Tre anni sono tanti nella giovane eppur turbolenta storia del Movimento 5 Stelle. Non capitava più da tanto, e precisamente dalla mobilitazione in verità smantellata di corsa nei caldi giorni della rielezione di Napolitano dell’aprile del 2013, che i grillini convocassero una piazza che non fosse un comizio elettorale. Lo hanno fatto ieri per bocca del senatore Nicola Morra, anche lui balzato alle cronache nelle polemiche sui rimborsi e le spese allegre alle quali i deputati del M5S ricorrerebbero per compensare l’annunciata riduzione degli stipendi. «Da lunedì si discuterà la nostra proposta per tagliare i compensi dei parlamentari – scrive Morra su Facebook – Come voterà il Pd? In pochi potranno entrare a Montecitorio per assistere alla votazione, ma lì fuori dobbiamo essere in tanti a farci sentire!».
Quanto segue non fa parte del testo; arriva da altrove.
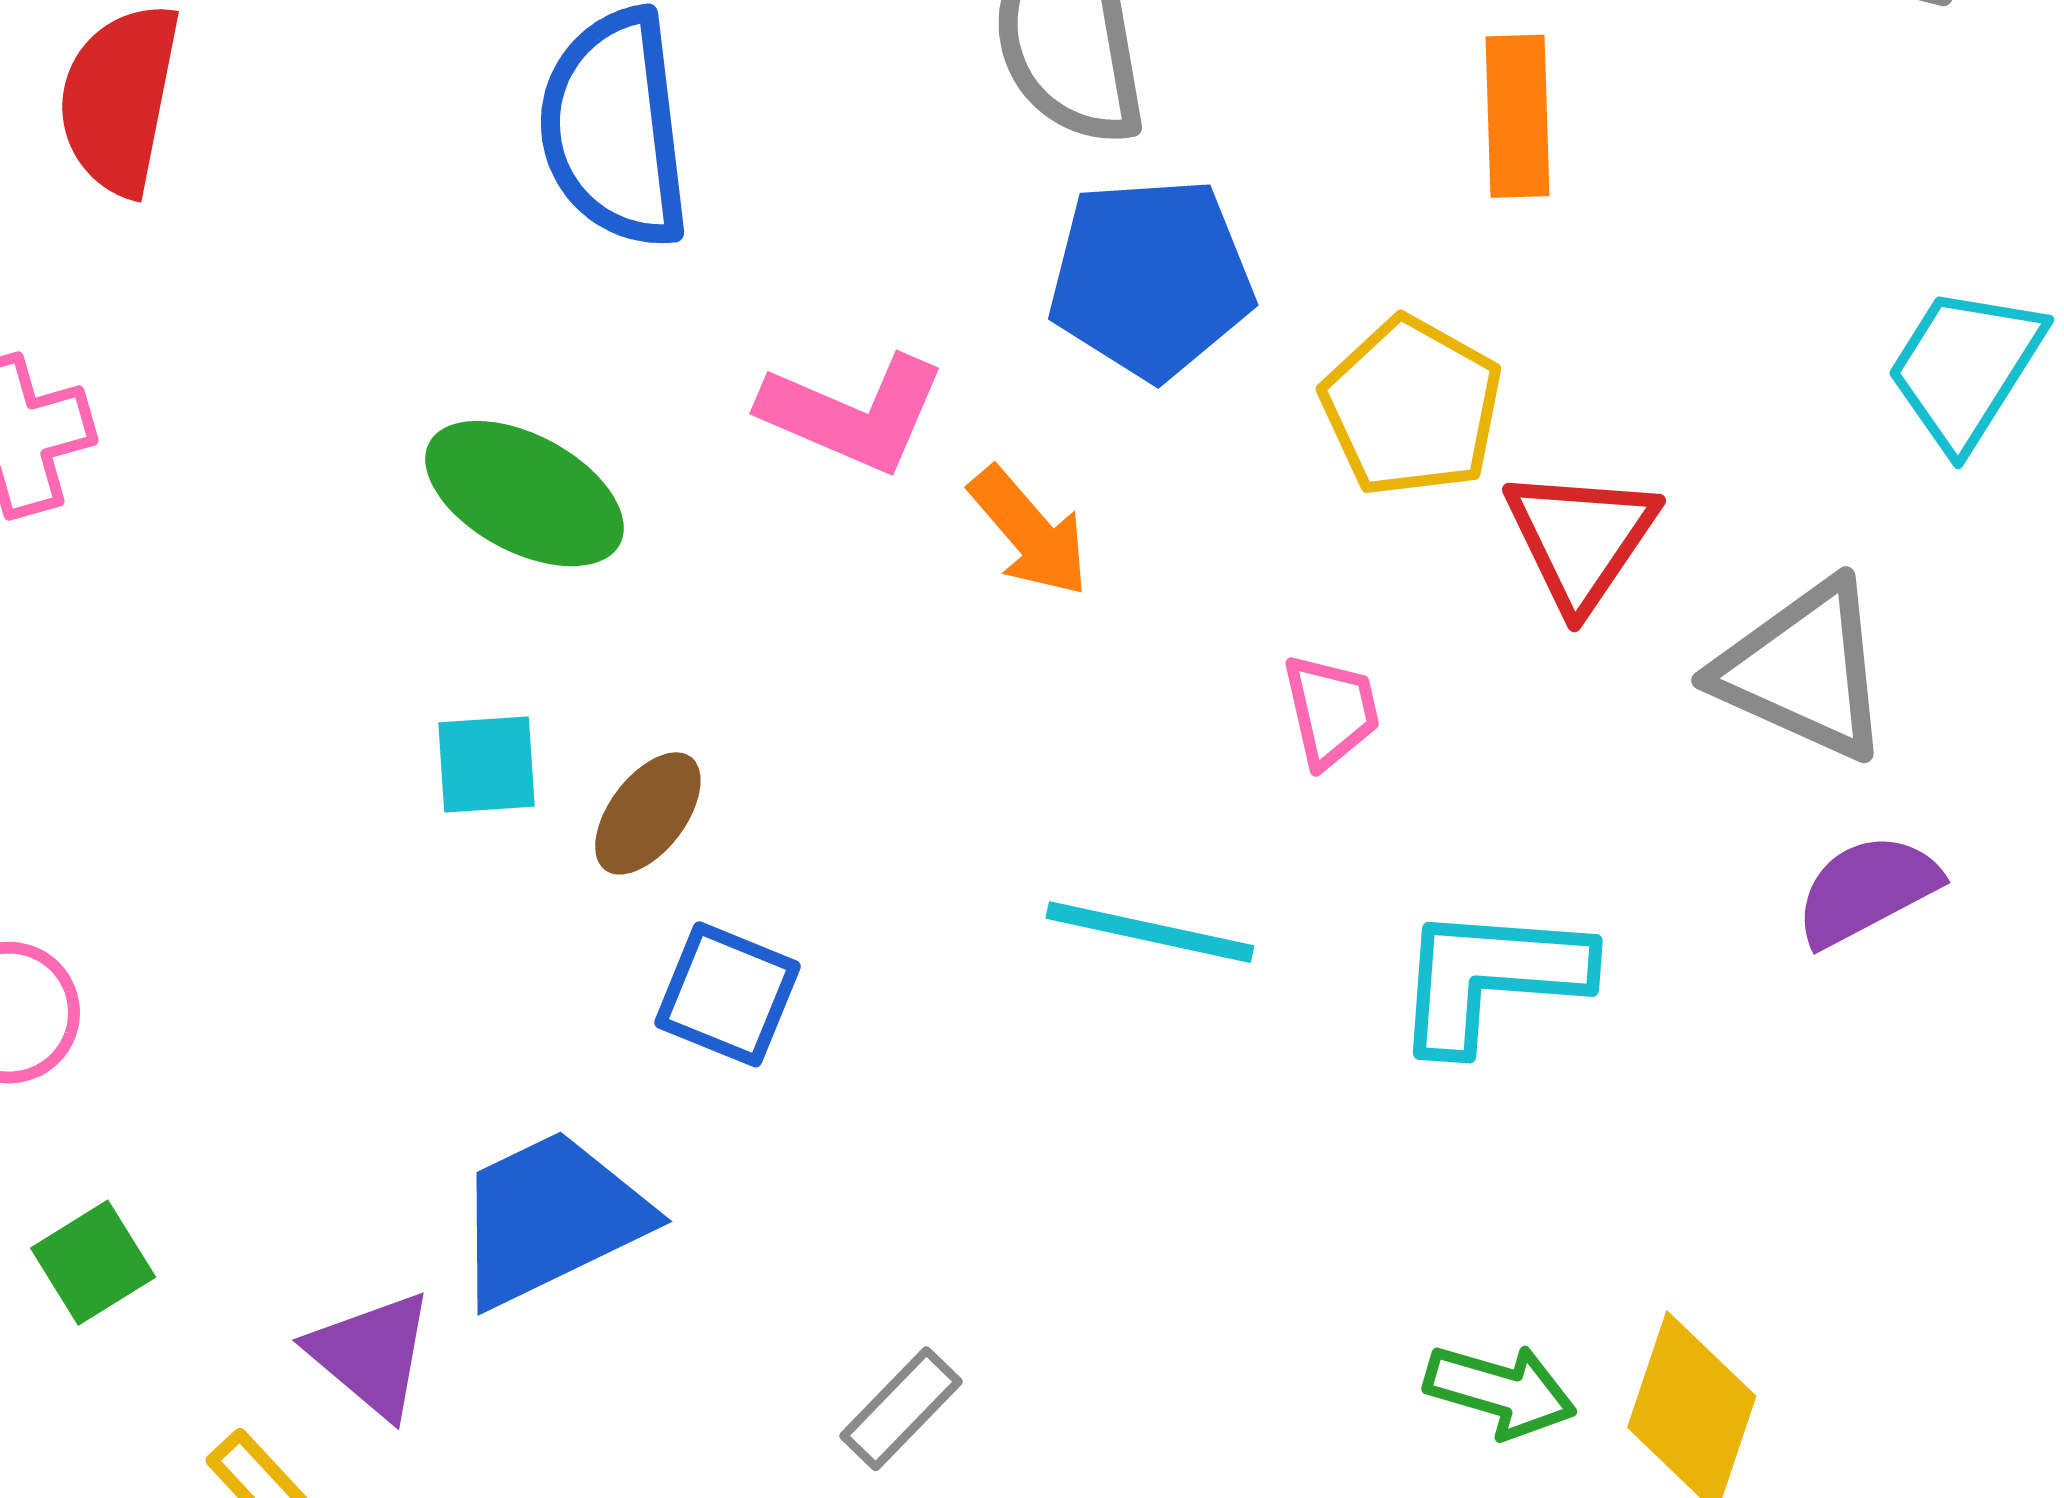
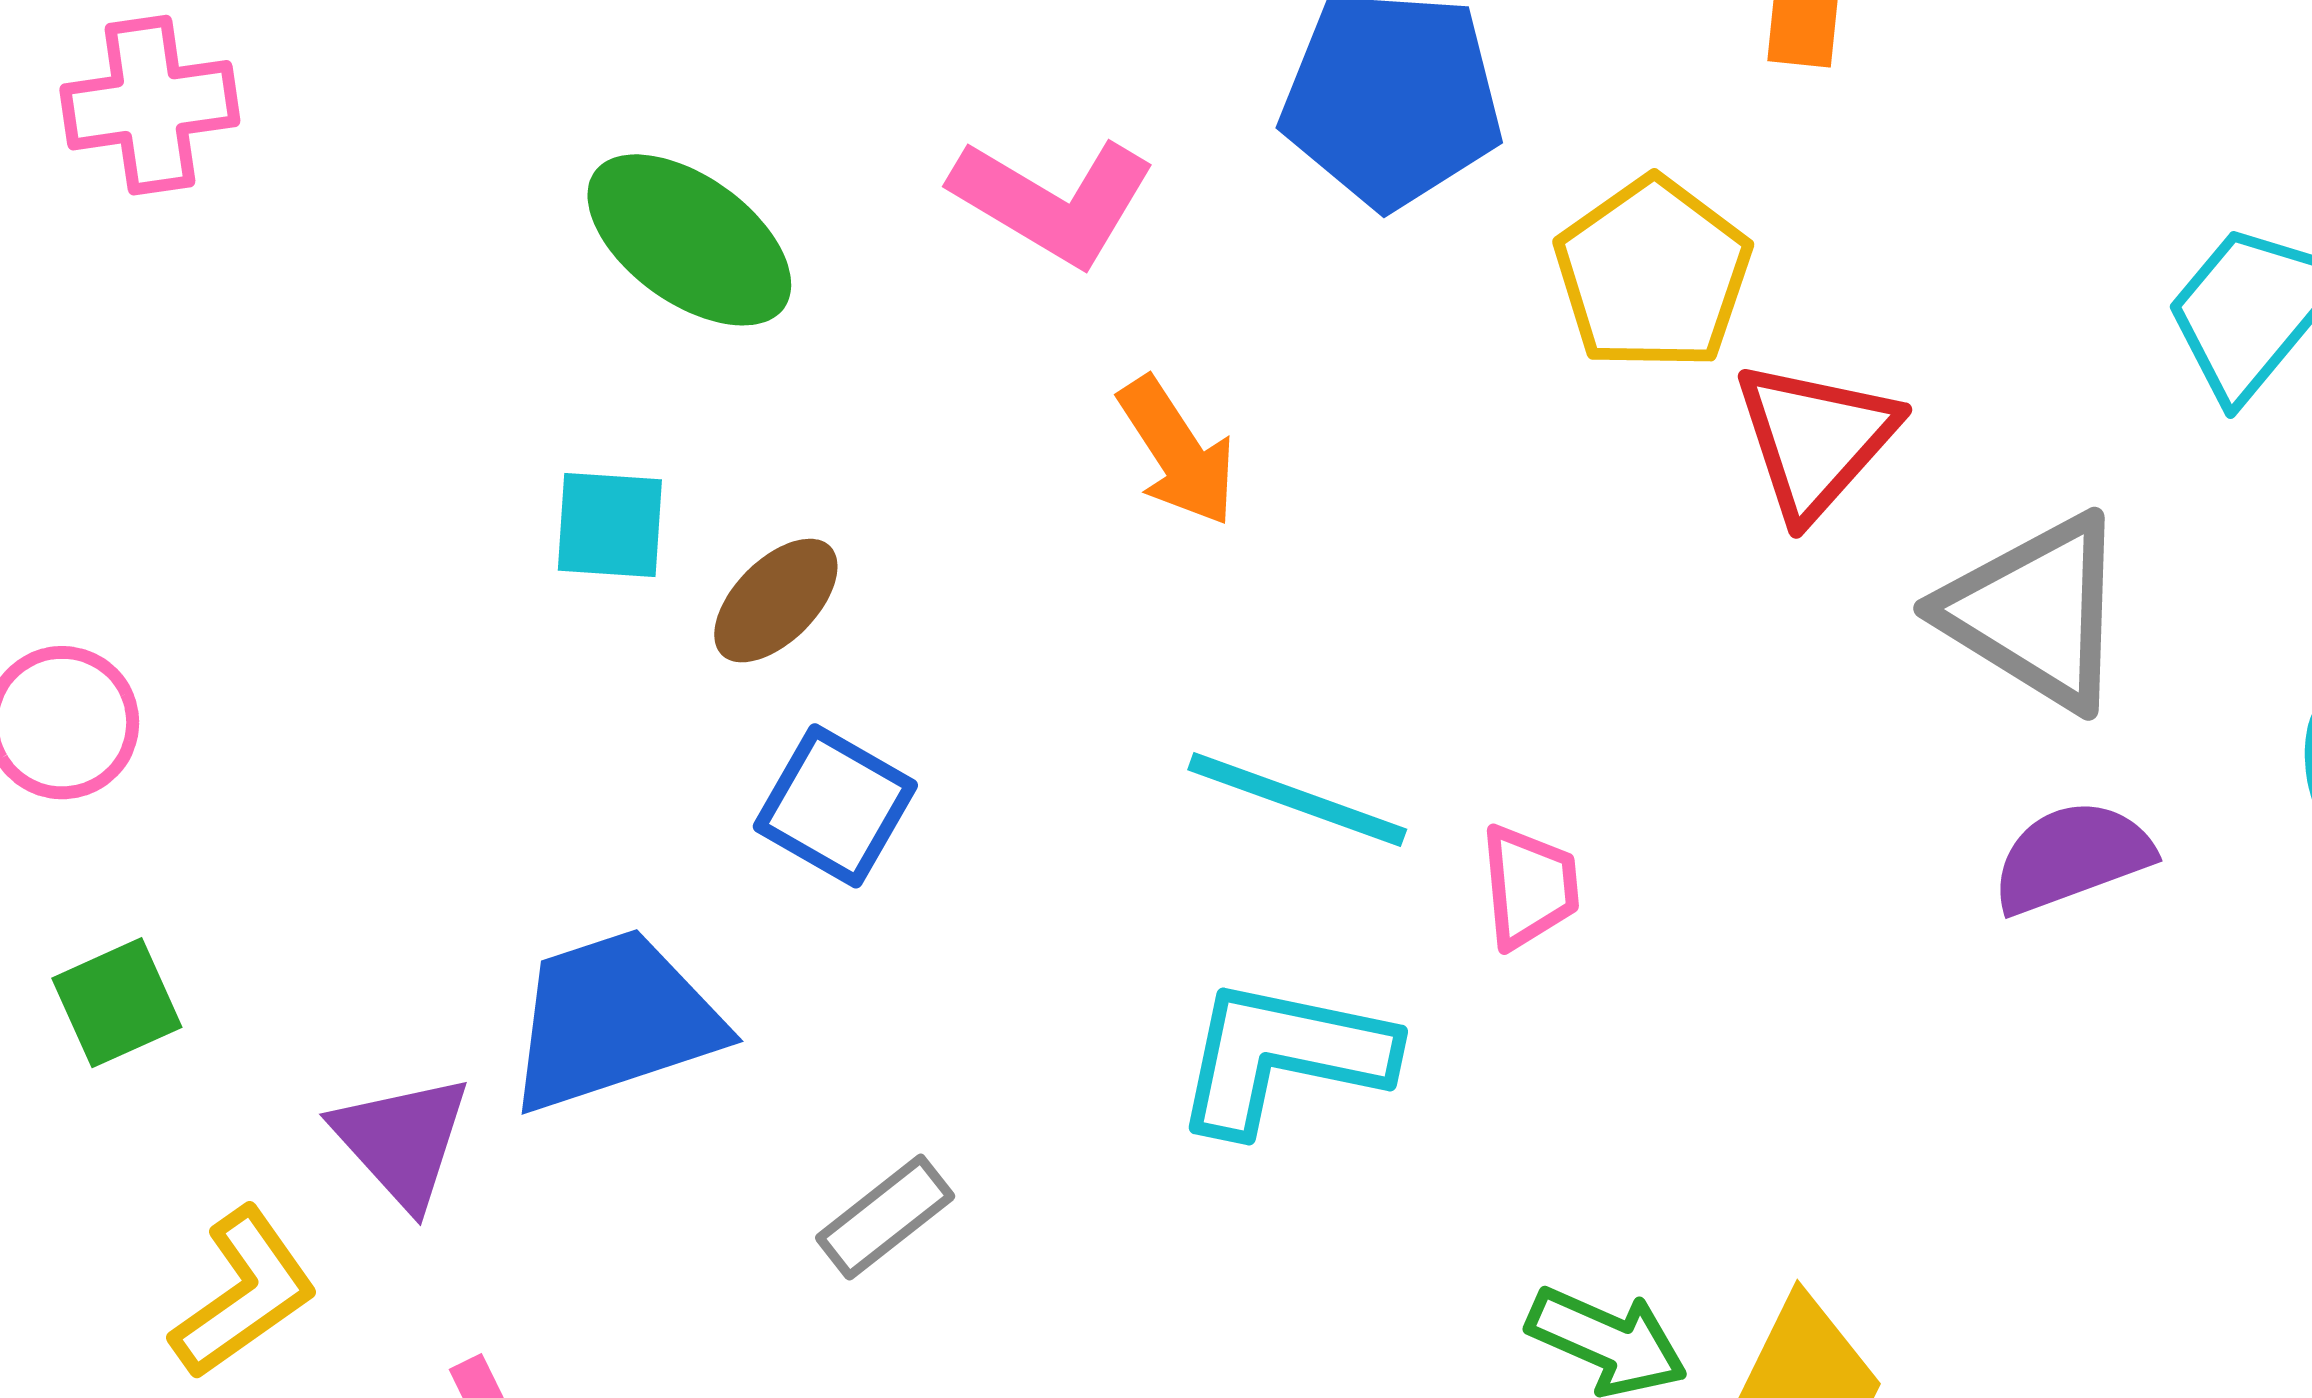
orange arrow: (1029, 532) -> (1177, 451), moved
pink trapezoid: (1331, 711) -> (1529, 887), moved
cyan L-shape: (1491, 977) -> (1283, 1056), moved
gray rectangle: (901, 1409) -> (885, 1217), moved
L’appuntamento si inscrive nelle vicende tormentate di questi giorni, fatte di divisioni interne e fratture che hanno prodotto il ritorno di Beppe Grillo alla testa del Movimento 5 Stelle. Il suo protagonismo passa per il tema forte dei costi della politica. Alla Casaleggio Associati sanno bene che questo è uno dei canovacci che ha colpito di più l’immaginario degli elettori e che ha causato l’istantanea crescita della sua creatura politica. Ecco quindi che sul blog, da mesi in calo di contatti e sempre meno al centro delle strategie comunicative pentastellate, la questione dei quattrini torna in primo piano. Da ieri appare in un banner: segna il conto alla rovescia che indica quanti giorni, ore e minuti mancano «alla legge per il dimezzamento degli stipendi in Parlamento».

«Il Pd pone il tema del taglio ai costi della politica, tanto da farne punto prioritario della propaganda referendaria, siamo sicuri, per un minimo di logica, ma proprio poca poca logica, che il Pd voterà a favore di questo provvedimento» aveva spiegato Grillo nei giorni scorsi, lanciando l’iniziativa. Oggetto del contendere, la proposta di legge, prima firmataria Roberta Lombardi, che conta di realizzare un taglio netto di 61 milioni di euro all’anno sugli stipendi e di 26 milioni di euro di spese telefoniche e di viaggio. Grillo usa il tema in diretta polemica con la riforma Renzi-Boschi, visto che, dice, con una legge ordinaria si porterebbe a casa «un risparmio molto più alto di quello presunto derivante dalla riforma (58 milioni), ma ottenuto senza stravolgere l’asse costituzionale dello Stato».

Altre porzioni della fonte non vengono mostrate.